• _Task to carry out_
Only text is carried over. Reproduce the entries below exactly.

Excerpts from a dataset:
..........

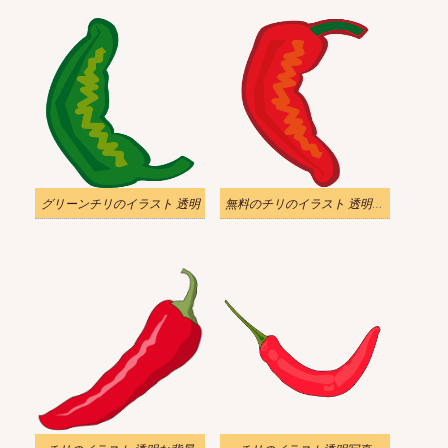
グリーンチリのイラスト 透明
無料のチリのイラスト 透明な背景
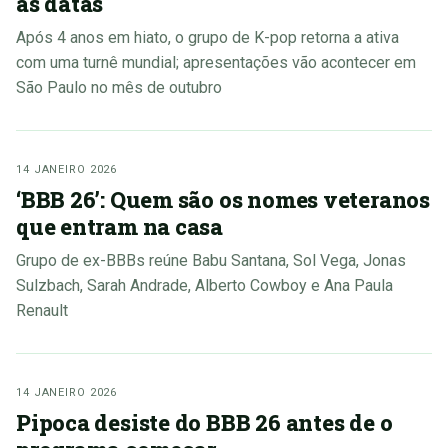
as datas
Após 4 anos em hiato, o grupo de K-pop retorna a ativa
com uma turnê mundial; apresentações vão acontecer em
São Paulo no mês de outubro
14 JANEIRO 2026
‘BBB 26’: Quem são os nomes veteranos
que entram na casa
Grupo de ex-BBBs reúne Babu Santana, Sol Vega, Jonas
Sulzbach, Sarah Andrade, Alberto Cowboy e Ana Paula
Renault
14 JANEIRO 2026
Pipoca desiste do BBB 26 antes de o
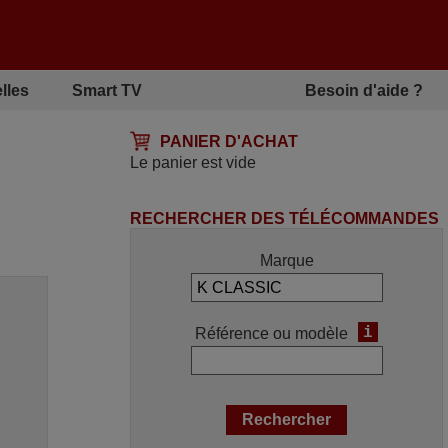
lles
Smart TV
Besoin d'aide ?
PANIER D'ACHAT
Le panier est vide
RECHERCHER DES TÉLÉCOMMANDES
Marque
i
Référence ou modèle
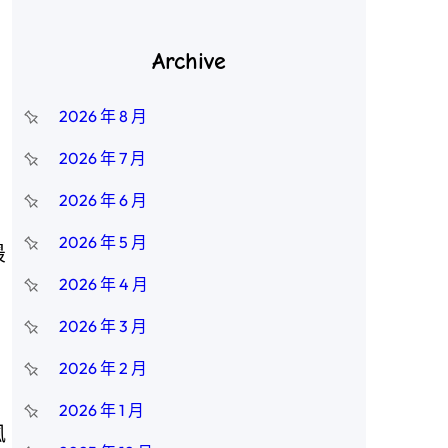
Archive
2026 年 8 月
2026 年 7 月
2026 年 6 月
，
2026 年 5 月
最
2026 年 4 月
，
2026 年 3 月
2026 年 2 月
2026 年 1 月
風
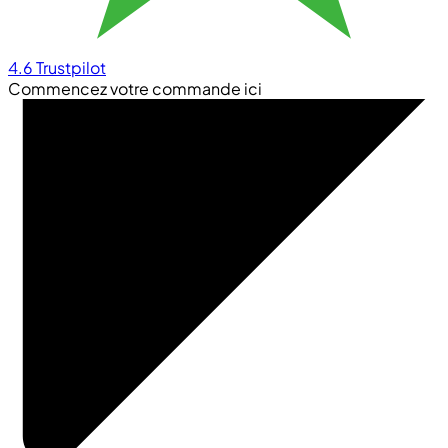
4.6
Trustpilot
Commencez votre commande ici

..........

• _Response to this task_
グリーンチリのイラスト 透明
無料のチリのイラスト 透明な背景
as datas
Após 4 anos em hiato, o grupo de K-pop retorna a ativa
com uma turnê mundial; apresentações vão acontecer em
São Paulo no mês de outubro
14 JANEIRO 2026
‘BBB 26’: Quem são os nomes veteranos
que entram na casa
Grupo de ex-BBBs reúne Babu Santana, Sol Vega, Jonas
Sulzbach, Sarah Andrade, Alberto Cowboy e Ana Paula
Renault
14 JANEIRO 2026
Pipoca desiste do BBB 26 antes de o
lles
Smart TV
Besoin d'aide ?
PANIER D'ACHAT
Le panier est vide
RECHERCHER DES TÉLÉCOMMANDES
Marque
i
Référence ou modèle
Archive
2026 年 8 月
2026 年 7 月
2026 年 6 月
，
2026 年 5 月
最
2026 年 4 月
，
2026 年 3 月
2026 年 2 月
2026 年 1 月
風
4.6
Trustpilot
Commencez votre commande ici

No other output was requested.